Module 4: C10 - Electrical Circuits

Question 1

What is Kirchhoff’s Second Law

Answer 1

In any circuit, the sum of the electromotive forces is equal to the sum of the potential differences around a closed loop.

(Where energy is conserved)

Σε = ΣV in a closed loop.

Question 2

State Kirchhoff’s First Law and the quantity conserved

Answer 2

Kirchhoff’s first law states that the sum of the current entering a junction is equal to the sum of a current exiting that junction. The physical quantity conserved is the charge. (Conservation of Charge)

Question 3

State Kirchhoff’s Second Law and the quantity conserved

Answer 3

Kirchhoff’s second law states that the sum of the electromotive forces are equal to the sum of the potential differences around a closed loop. The physical quantity conserved is energy (Conservation of Energy)

Question 4

When resistors are connected in series, how do you calculate the total resistance.

Answer 4

RT = R1 + R2 + R3

Question 5

When resistors are connected in parallel, how do you calculate the total resistance.

Answer 5

1/RT = 1/R1 + 1/R2 + 1/R3

Question 6

Example Question:

Resistors of 6Ω, 4Ω and 3Ω are connected in parallel.
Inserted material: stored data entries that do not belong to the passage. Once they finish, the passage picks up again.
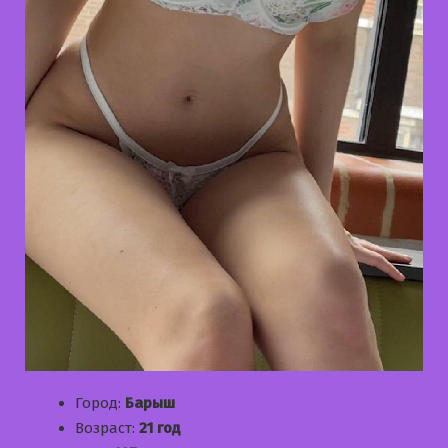
Город:
Барыш
Возраст:
21 год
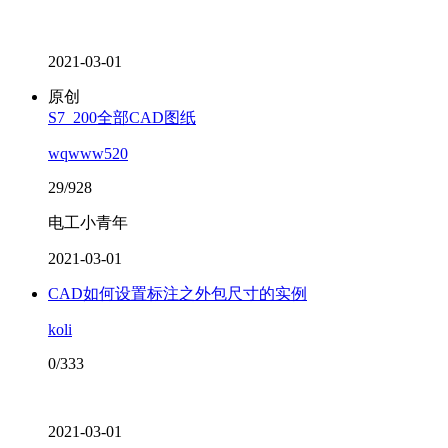
2021-03-01
原创
S7_200全部CAD图纸
wqwww520
29/928
电工小青年
2021-03-01
CAD如何设置标注之外包尺寸的实例
koli
0/333
2021-03-01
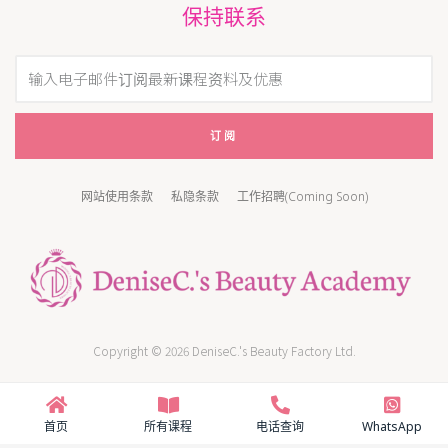
保持联系
订阅
网站使用条款
私隐条款
工作招聘(Coming Soon)
Copyright © 2026 DeniseC.'s Beauty Factory Ltd.
首页
所有课程
电话查询
WhatsApp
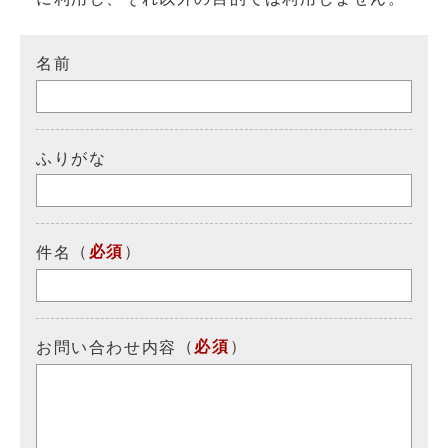
名前
ふりがな
（
必須
）
件名
（
必須
）
お問い合わせ内容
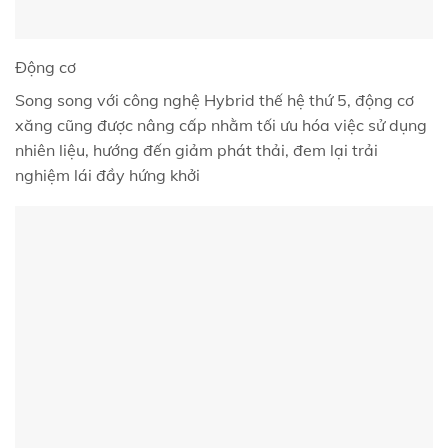
Động cơ
Song song với công nghệ Hybrid thế hệ thứ 5, động cơ
xăng cũng được nâng cấp nhằm tối ưu hóa việc sử dụng
nhiên liệu, hướng đến giảm phát thải, đem lại trải
nghiệm lái đầy hứng khởi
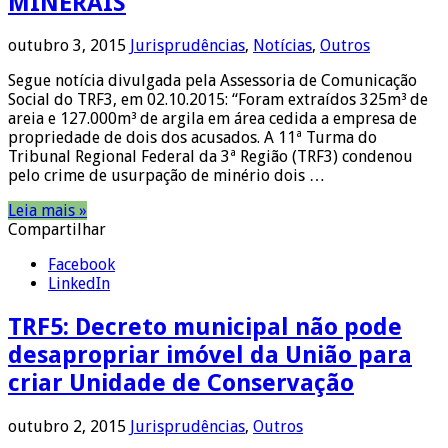
MINERAIS
outubro 3, 2015
Jurisprudências
,
Notícias
,
Outros
Segue notícia divulgada pela Assessoria de Comunicação
Social do TRF3, em 02.10.2015: “Foram extraídos 325m³ de
areia e 127.000m³ de argila em área cedida a empresa de
propriedade de dois dos acusados. A 11ª Turma do
Tribunal Regional Federal da 3ª Região (TRF3) condenou
pelo crime de usurpação de minério dois …
Leia mais »
Compartilhar
Facebook
LinkedIn
TRF5: Decreto municipal não pode
desapropriar imóvel da União para
criar Unidade de Conservação
outubro 2, 2015
Jurisprudências
,
Outros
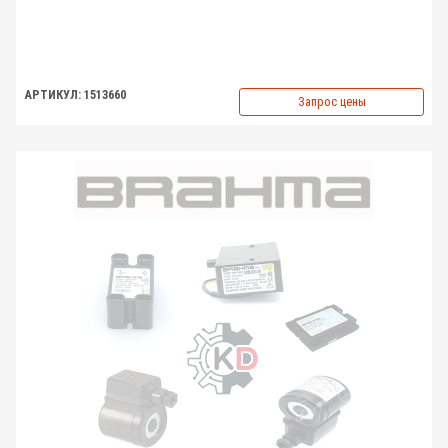
АРТИКУЛ: 1513660
Запрос цены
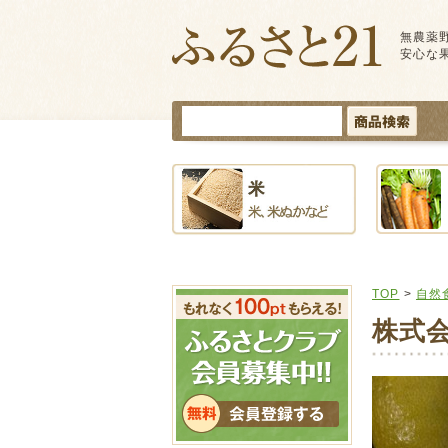
無農薬
安心な
TOP
>
自然
株式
Calculate the total resistance of this combination.

Answer 6

Step 1:
Identify the correct equation to calculate the resistance for resistors connected in parallel.
1/RT = 1/R1 + 1/R2 + 1/R3

Step 2: Substitute in known values and calculates a value for 1/R.
1/R = 1/6.0 + 1/4.0 + 1/3.0 = 0.75

Step 3: Invert 1/R to calculate a value for R.
1/R = 0.75 therefore R = 1/0.75

R = 1.3 Ω

Question 7

Two resistors of resistance 6.9 kΩ are placed in series across a 240V power supply. What is the current flowing through each resistor?

Answer 7

R = 6900Ω
V = 240V

RT = R1 + R2
6900+6900 = 13800Ω

V=IR
I=V/R

240/13800 = 2/115A

= 0.017A

Question 8

Why would lots of AA Duracell batteries not be able to replace a car battery?

Answer 8

Car batteries have a very low internal resistance so that they can provide the large current needed (often hundreds of amperes) to turn the starter motor in the car. Even if you connected enough AA batteries together to give an e.m.f of 12.6V , the same as a car battery, they would not provide the necessary current because of their internal resistance.

Question 9

What is Internal Resistance

Answer 9

The amount of energy available to the rest of the circuit (terminal p.d.) is the e.m.f supplied to the cell, minus the energy lost (Lost volts) in the cell as heat.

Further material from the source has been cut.